CENTRE DE RECHERCHE ET DEXPERTISE EN GOUVERNANCE, RELATIONS INTERNATIONALES ET STRATEGIQUES EN AFRIQUE

CREATION

Le CREGRISA est un « THINK TANK » pluridisciplinaire au service du développement de l’Afrique, créé par POKAM Hilaire de Prince, Professeur de Relations Internationales à l’Université de Dschang au Cameroun. Il s’inscrit dans le prolongement des activités de l’Association de Recherche en Sciences Sociales (RES-CAM) créée en 2005 en vertu du récépissé de dépôt de déclaration d’une association du préfet du département du Wouri conformément aux dispositions de la loi n°90/053 du 19 décembre 1990 sur la liberté d’association. Cette association ayant pour but entre autres, la promotion de la recherche et les actions en matières de sciences sociales. Son superviseur des départements étant le promoteur de l’actuel CREGRISA.

CONTEXTE D’ACTION

Les années soixante se sont illustrées par la décolonisation formelle de la majorité des Etats africains, le plus souvent sans violence remarquable. Malheureusement, pour la plus grande partie de la population, cette accession à l’indépendance n’a mis fin à l’arbitraire des gouvernants que pendant une courte période. Beaucoup de régimes autoritaires n’ont pas réussi à atteindre les objectifs de construction de l’unité nationale ainsi que le développement économique qu’ils étaient sensés mieux adaptés à réaliser. Au cours des années soixante et soixante-dix, l’Afrique qui est loin d’être homogène et présente une très grande diversité tant en matière de pratiques politiques que de politiques économiques, s’est illustrée par le triste record de réfugiés politiques, la recrudescence des guerres civiles, le terrorisme et la paupérisation d’un nombre de plus en plus croissant de sa population. Sur le plan économique, le tableau n’est pas reluisant. Car, après des performances relativement bonnes au cours des années soixante, la plupart des pays africains ont connu une chute du PIB par habitant au cours des années soixante-dix et ont traversé des crises économiques profondes durant les années quatre-vingts.
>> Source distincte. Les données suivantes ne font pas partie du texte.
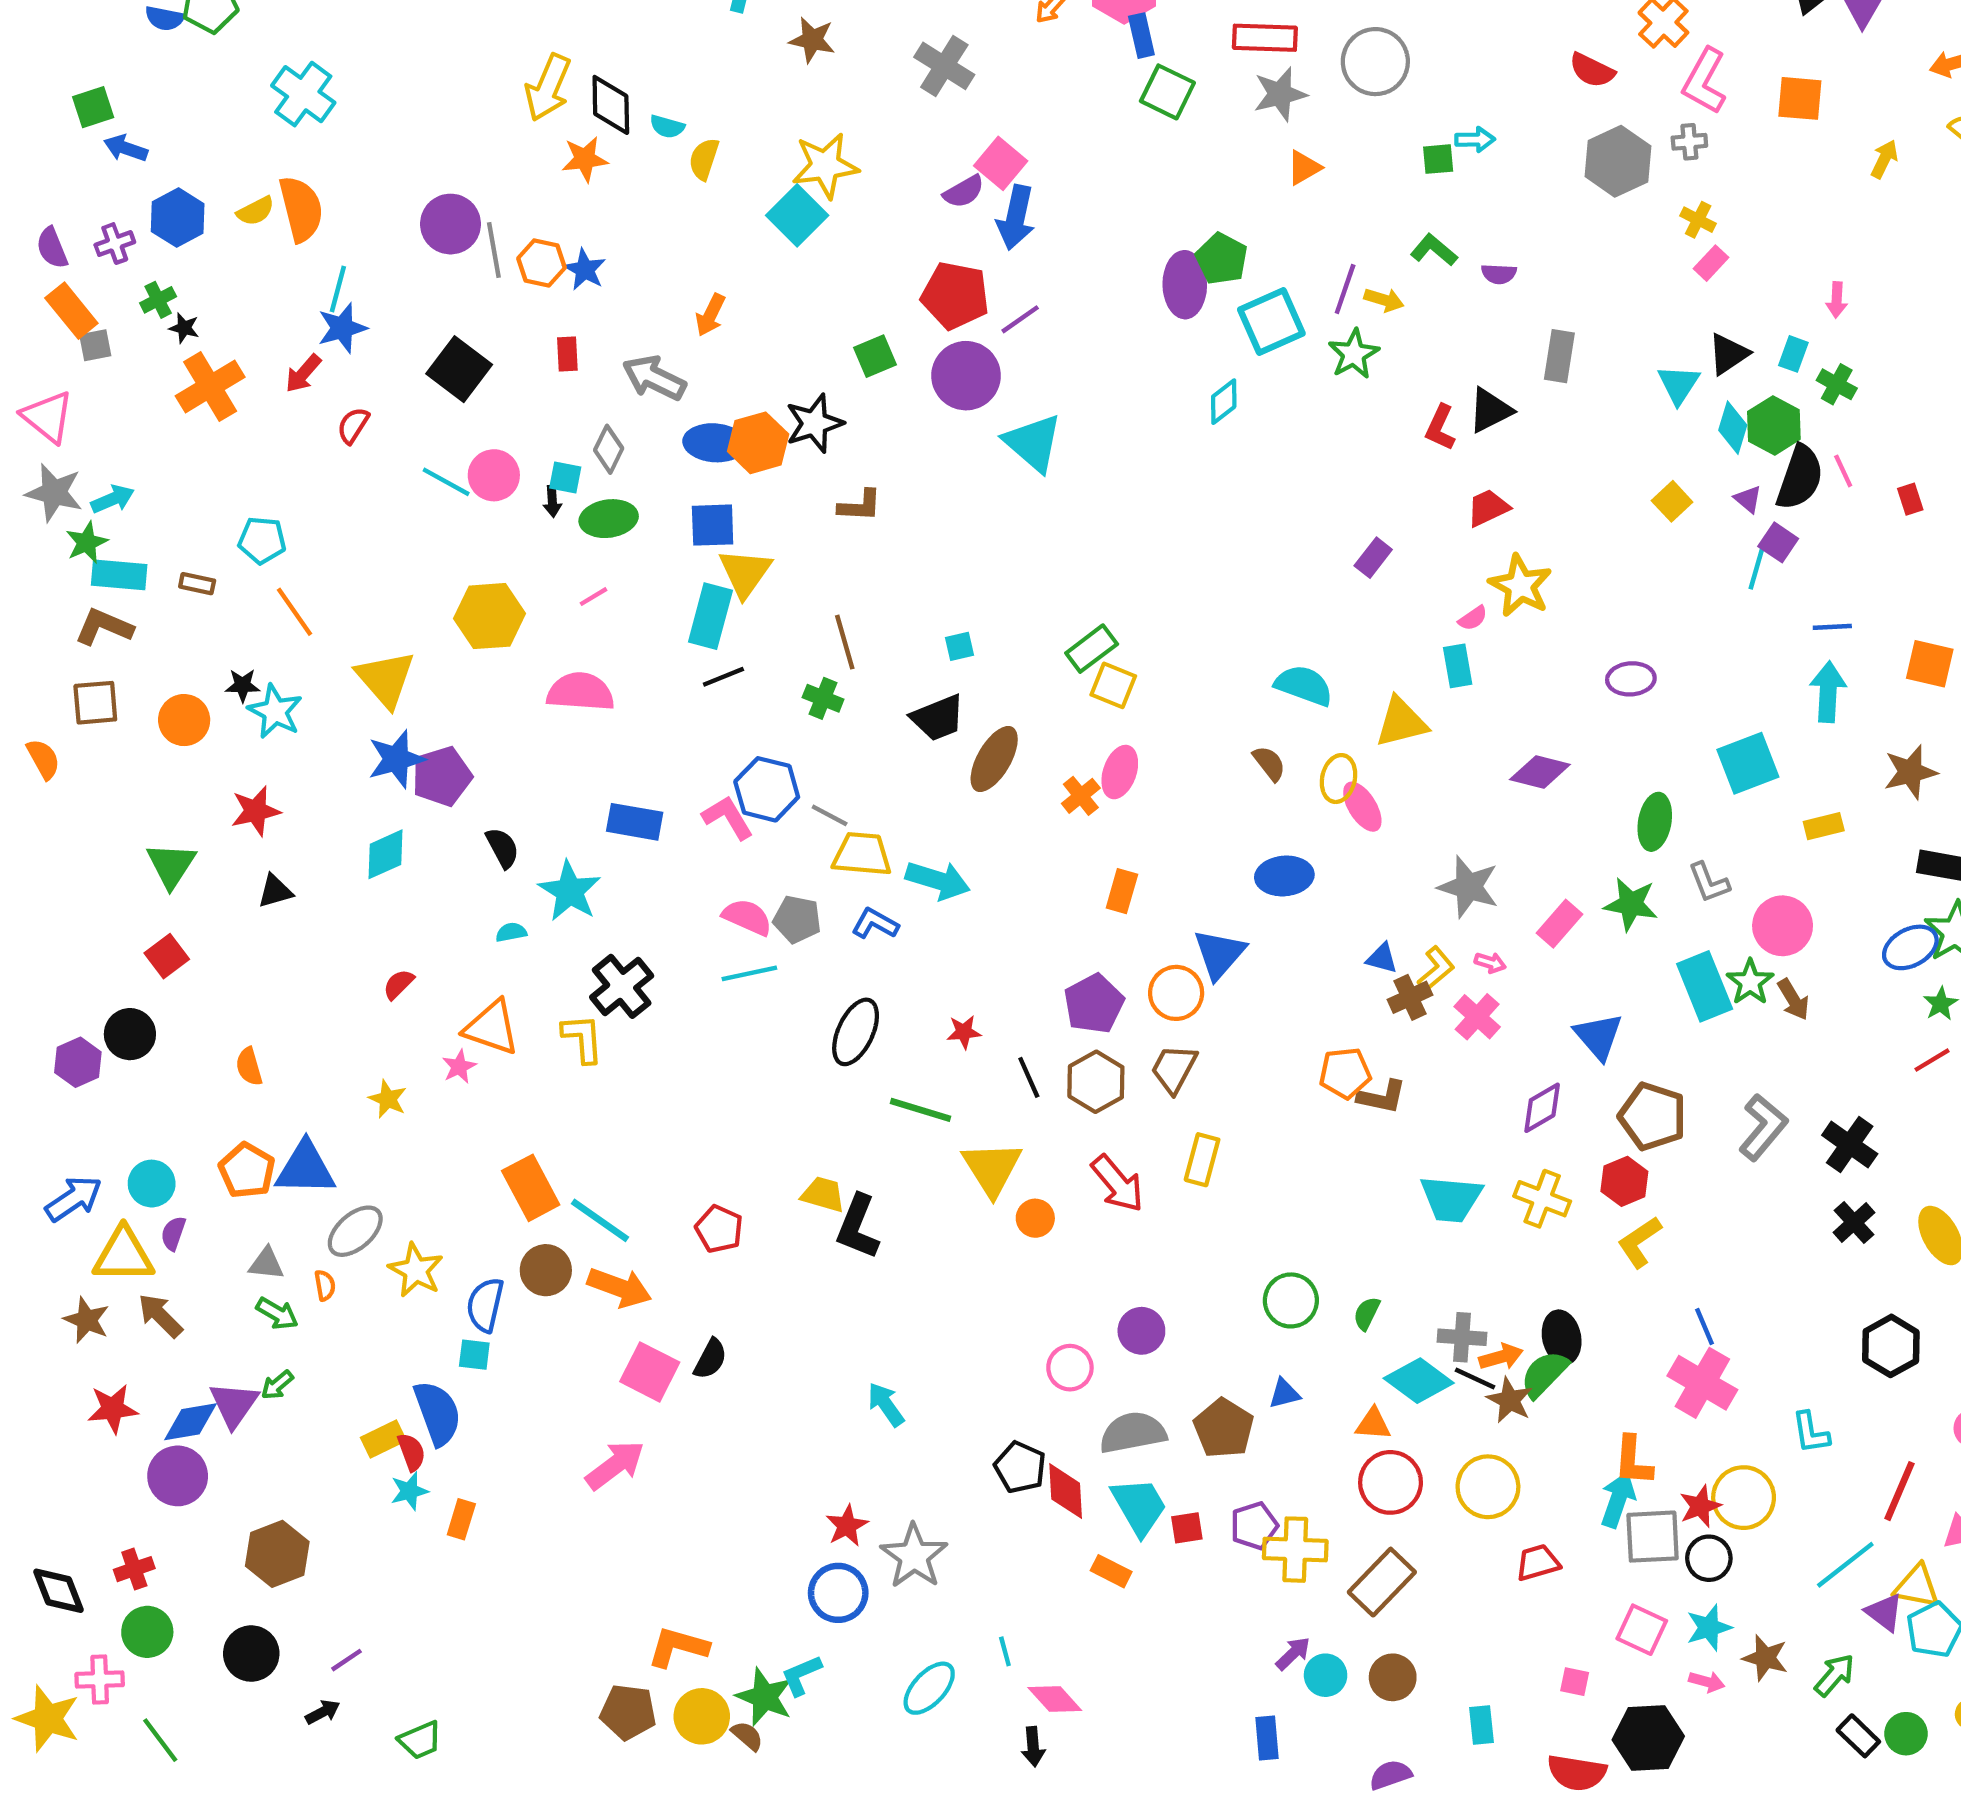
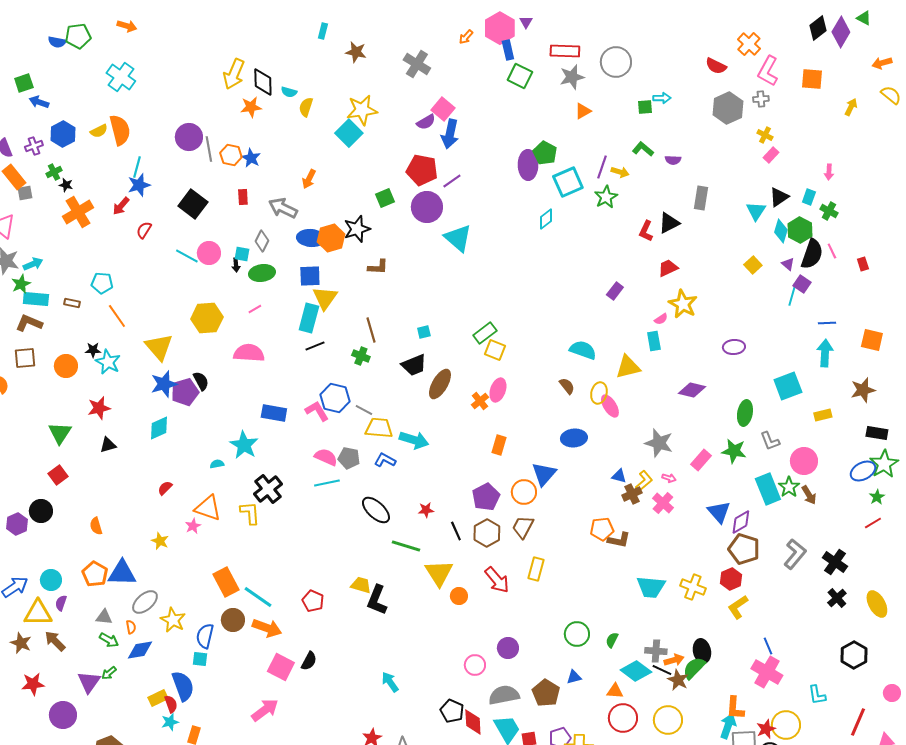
black semicircle: (502, 848) -> (201, 381), moved
black ellipse: (856, 1032) -> (376, 510), turned -72
purple diamond: (1542, 1108) -> (741, 522), moved
blue diamond: (191, 1422) -> (140, 650), moved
La mauvaise gouvernance observée dans la plupart de ces pays, serait en grande partie la raison principale de l’incapacité à éviter d’une part, les tensions et crises sociales ainsi que les violences et d’autre part, à formuler et mettre en œuvre des réformes de politiques économiques systématisées dans les programmes de stabilisation financière et d’ajustement structurel suggérés et soutenus par le Fonds Monétaire International et la Banque Mondiale.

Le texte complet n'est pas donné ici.